The Art Babbitt Classical Animation Course – Page 3

The Course Objectives

The secondary purpose of this course is to endow its members with some proven animation formulas that will help them earn a better living, sooner. The clichés we arrived at after years of experimentation will be the subject of our earliest lessons – to give you a head start, we will strip away some of the mysteries of the exposure sheet and the essential mechanics to be noted thereon, so that you will be equipped to use it properly and without delay.

But the primary object of the course is open the windows of your minds to the endless horizons of our wonderful, exciting, exacting medium. A medium that has barely been discovered, let alone explored. A medium that can be an art form that encompasses practically all other art forms. A medium that can gratify aesthetically, that is not earth-bound, that can be an invaluable aid in teaching everything from elementary chemistry to the Theory of Relativity. A medium that can amuse, or move to tears. A medium that can comment or satirize – without ever being obvious. A medium that can be as fresh as tomorrow or as ageless as creation.

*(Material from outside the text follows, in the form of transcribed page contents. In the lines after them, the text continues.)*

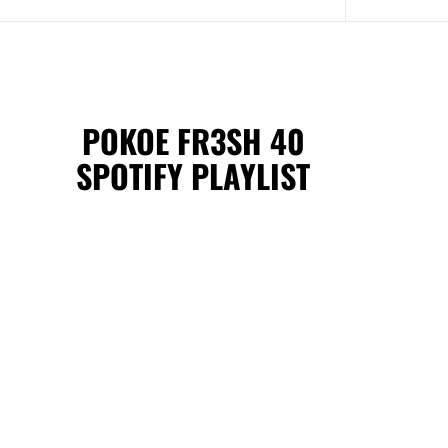
POKOE FR3SH 40
SPOTIFY PLAYLIST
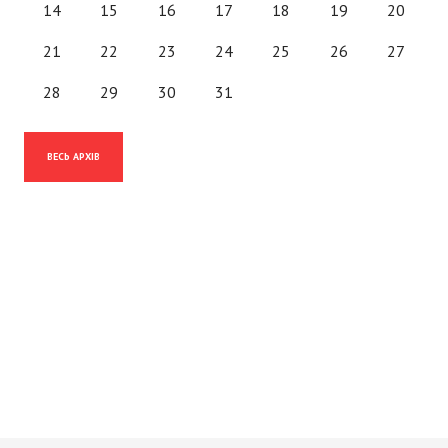
14
15
16
17
18
19
20
21
22
23
24
25
26
27
28
29
30
31
ВЕСЬ АРХІВ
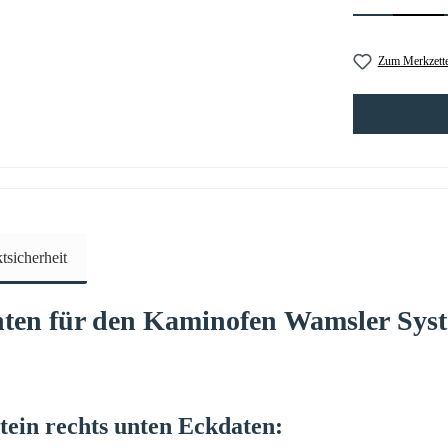
Zum Merkzette
sicherheit
nten
für den Kaminofen
Wamsler
Sys
tein
rechts
unten
Eckdaten:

It is my hope to be the gadfly that makes you ask yourself a thousand times whether “Jack and the Beanstalk” or “Goldilocks and the Three Bears” are to be our only sources of inspiration – or whether we should finally take a peek at Voltaire’s “Candide” – or the “Canterbury Tales” or “De Maupassant” or “Balzac” or “The Boys from Syracuse” or the dozens of recent masterpieces.

The course Structure

Hopefully, after our first rough tests are completed, we can set up a disciplined division of time for our classes -which would encompass the following activities:
a) An illustrated discourse on a new problem in animation.
b) An assignment to be worked on after the class period.
c) Screening of pencil tests, and criticisms.
d) A question and answer period.
e) An over the shoulder type of observation as you work on your problems.

Topics to be Covered

The subject of animation is a monumental one. Here are some of the topics which we shall cover in our classes, not necessarily in their proper order:

a) Character analysis.
b) Weight and texture.
c) Hard and soft contacts.
d) Timing.
e) Mechanics.
f) Inbetweener and assistant duties.
g) “Cycle” animation as opposed to “straight ahead” animation.
h) Human actions – actual and eccentric.
i) Overlapping action.
j) Push and pull.
k) The source of an action.
l) Situation and mood analysis.
m) The breaking of joints to achieve flexibility.
n) Stretch and contraction.
o) Small actions – such as: thinking, breathing, eating, speaking etc.
p) “Limited” or “simplified” animation that best fits third person situations -such as “Joe goes to the store”.
q) Walks on an elastic surface (a tight-wire or a trampoline).
r) Runs, jumps, falls, dives, stumbles etc. – fast and slow sneaks.
s) The “aesthetics” pertaining to a path of action -“arcs and straights”.
t) Animation from extreme to extreme as opposed to “straight ahead” animation.
u) How to observe and analyse all the activities we see daily.
v) How to use live action as a “library of information” rather than as a crutch.
w) How to invent a convincing action that is actually impossible. (The Goof’s walk … or his shuffle-type ice-skating).
x) How to use and expose a staggered succession of drawings to illustrate a shiver, laughter, strain etc.
y) How to analyse dialogue and music and to achieve synchronisation with the animation – illustrating both.
z) Compositions of a scene.
aa) The treatment of secondary characters – and their reactions to what the primary character is doing.
bb) The retention of various drawing styles, in animation.
cc) True and caricatured actions of birds, fish, reptiles etc.
dd) Animal actions, horses, elephants, deer, mice etc.
ee) Swimming, rowing, paddling a canoe etc.
ff) Dancing – from tap to ballet – from the polka to the “Funkey Chicken”.
gg) Mechanical animation – scratch-offs in reverse – the use of Xerox etc.
hh) Anticipation and results of an action.